すると、21日その日のうちに感染者のマンション地域住民は全員ホテル隔離2週間に連行され、関係者のPCR検査も約1万5,000人分(その日のうちに1万件の陰性の結果)、人だけでなく感染者が触った場所とモノの検査も約600件(そのうち陽性反応がでたのが4件)その他陽性者の出たエリアは全身防護服の人が無数に立って全面封鎖、もちろん感染者の名前(姓のみ)・年齢・会社全部公表されて、圧倒的な人員とスピードで押さえ込みます。

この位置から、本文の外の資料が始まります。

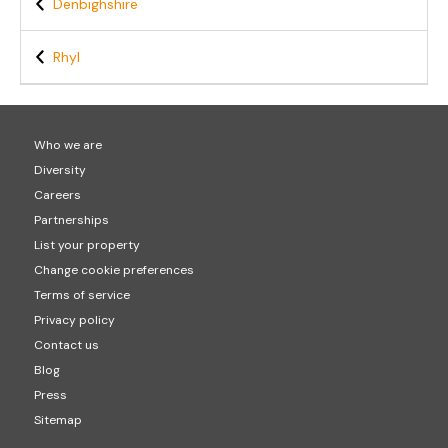
Denbighshire
Rhyl
Who we are
Diversity
Careers
Partnerships
List your property
Change cookie preferences
Terms of service
Privacy policy
Contact us
Blog
Press
Sitemap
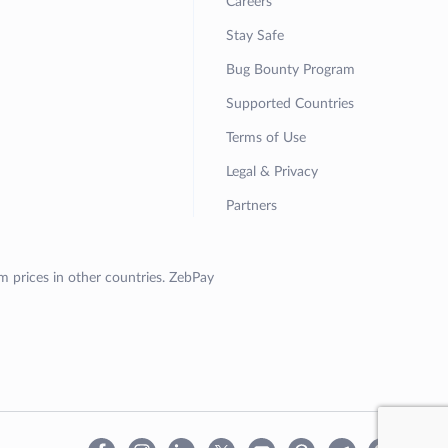
Careers
Stay Safe
Bug Bounty Program
Supported Countries
Terms of Use
Legal & Privacy
Partners
om prices in other countries. ZebPay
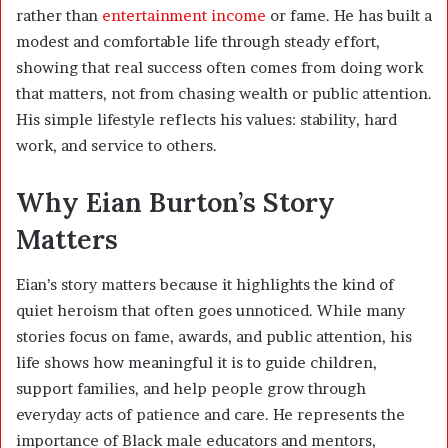
rather than
entertainment income
or fame. He has built a
modest and comfortable life through steady effort,
showing that real success often comes from doing work
that matters, not from chasing wealth or public attention.
His simple lifestyle reflects his values: stability, hard
work, and service to others.
Why Eian Burton’s Story
Matters
Eian’s story matters because it highlights the kind of
quiet heroism that often goes unnoticed. While many
stories focus on fame, awards, and public attention, his
life shows how meaningful it is to guide children,
support families, and help people grow through
everyday acts of patience and care. He represents the
importance of Black male educators and mentors,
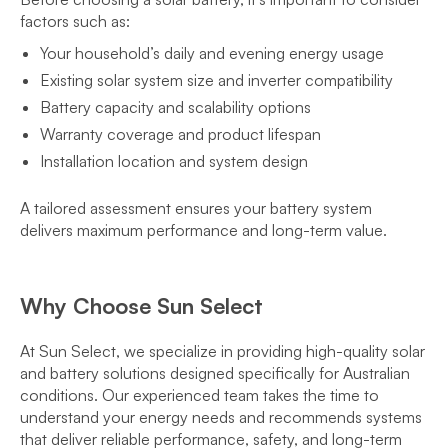
factors such as:
Your household’s daily and evening energy usage
Existing solar system size and inverter compatibility
Battery capacity and scalability options
Warranty coverage and product lifespan
Installation location and system design
A tailored assessment ensures your battery system
delivers maximum performance and long-term value.
Why Choose Sun Select
At Sun Select, we specialize in providing high-quality solar
and battery solutions designed specifically for Australian
conditions. Our experienced team takes the time to
understand your energy needs and recommends systems
that deliver reliable performance, safety, and long-term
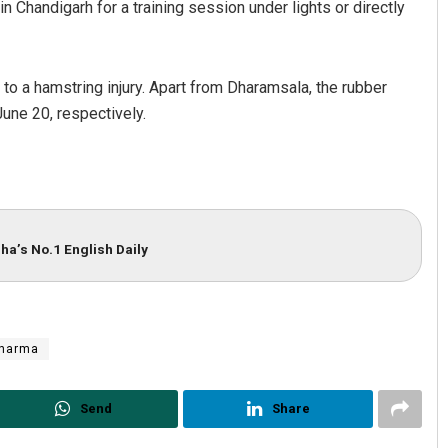
in Chandigarh for a training session under lights or directly
 to a hamstring injury. Apart from Dharamsala, the rubber
une 20, respectively.
ha’s No.1 English Daily
Sharma
Send
Share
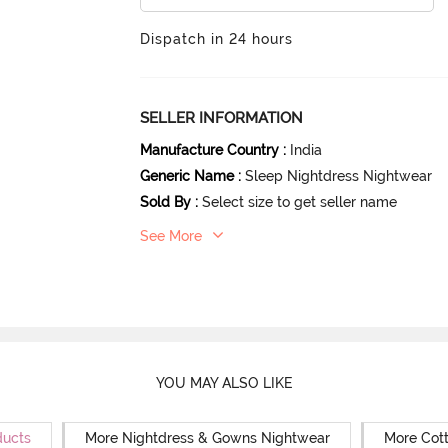
Dispatch in 24 hours
SELLER INFORMATION
Manufacture Country
:
India
Generic Name
:
Sleep Nightdress Nightwear
Sold By
:
Select size to get seller name
See More
YOU MAY ALSO LIKE
ducts
More Nightdress & Gowns Nightwear
More Cot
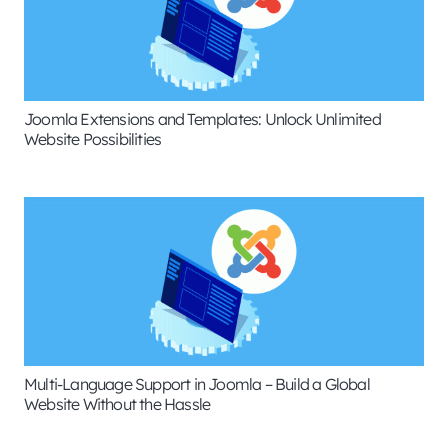
Joomla Extensions and Templates: Unlock Unlimited
Website Possibilities
Multi-Language Support in Joomla – Build a Global
Website Without the Hassle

中国は携帯に義務化されている自分の健康コードがあり、自分がいるエリアの危険度に応じて安全度が自動的に更新するのですが、ここで重要なのは感染者がでた一部市内エリアの本当に狭い範囲だけピンポイントで中危険度に自動的に変更されて、上海のその他地域は安全度変更なし。こうやってピンポイントで危険なところをだけを徹底的に抑えてその他の部分は平常運転をキープする、という手法が取られていることです。こうすることによって経済活動への影響も最小限に抑えることもできます。

そして、振り返って日本の今の現状は、、GoToは正しかったのか、、水際対策が悪い…、そもそも中国に配慮して武漢からの入国を止めなかったのが云々…、そして挙句の果ては神頼みのオリンピック…。結論の出ない誰も責任を取らない話が延々と。

危機に瀕した際にリスクマネージメントができず英断で動くリーダーがいないことの弊害は、まるでシン・ゴジラの映画のストーリーさながらです。

もちろん日本は優秀なトップがいなくても個々人の自覚で安定を取れる素晴らしいバランス感覚の社会です。その反面人と違う行動を極端に恐れ、大きな変化を必要とする時に誰も身動きが取れなくなる。かたや、中国は強大なトップがいなければ個々人に任せていたらそれはそれは大パニックです。そこも容易に想像できます。